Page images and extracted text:
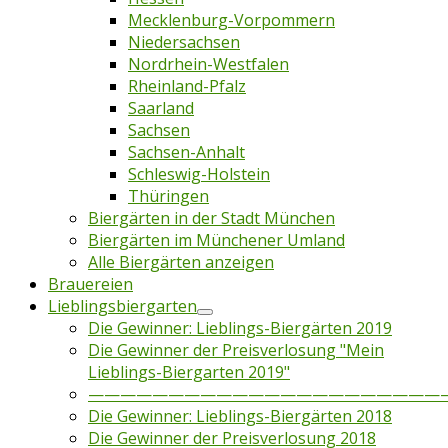
Mecklenburg-Vorpommern
Niedersachsen
Nordrhein-Westfalen
Rheinland-Pfalz
Saarland
Sachsen
Sachsen-Anhalt
Schleswig-Holstein
Thüringen
Biergärten in der Stadt München
Biergärten im Münchener Umland
Alle Biergärten anzeigen
Brauereien
Lieblingsbiergarten
Die Gewinner: Lieblings-Biergärten 2019
Die Gewinner der Preisverlosung "Mein
Lieblings-Biergarten 2019"
——————————————————————
Die Gewinner: Lieblings-Biergärten 2018
Die Gewinner der Preisverlosung 2018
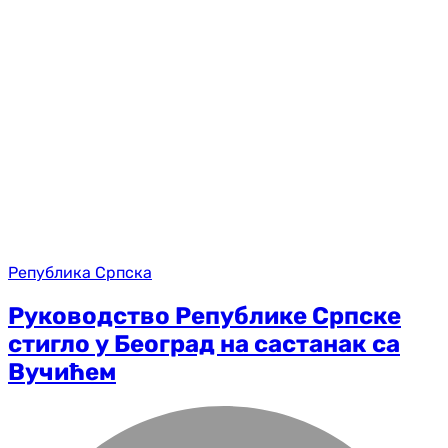
Република Српска
Руководство Републике Српске
стигло у Београд на састанак са
Вучићем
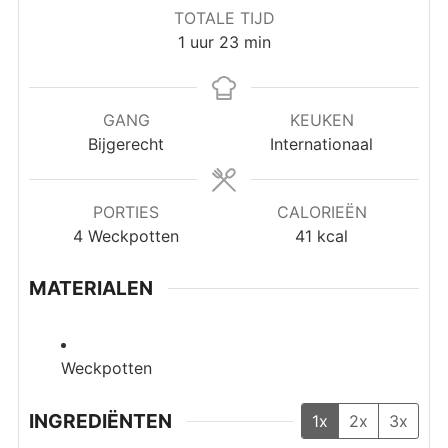
TOTALE TIJD
uur
minuten
1
uur
23
min
GANG
KEUKEN
Bijgerecht
Internationaal
PORTIES
CALORIEËN
4
Weckpotten
41
kcal
MATERIALEN
Weckpotten
INGREDIËNTEN
1x
2x
3x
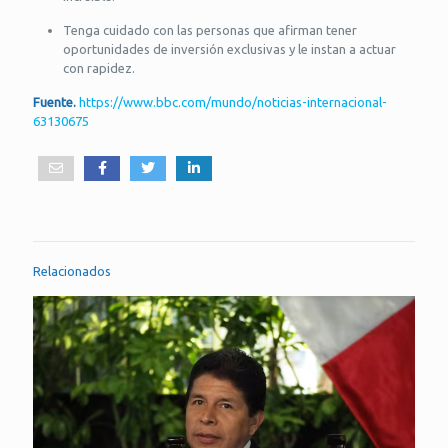
Tenga cuidado con las personas que afirman tener
oportunidades de inversión exclusivas y le instan a actuar
con rapidez.
Fuente.
https://www.bbc.com/mundo/noticias-internacional-
63130675
Relacionados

WORK REQUIRED
The lines to return are those in the entries above that include "Biergärten".

RESULT OF THIS EXERCISE
Biergärten in der Stadt München
Biergärten im Münchener Umland
Alle Biergärten anzeigen
Die Gewinner: Lieblings-Biergärten 2019
Die Gewinner: Lieblings-Biergärten 2018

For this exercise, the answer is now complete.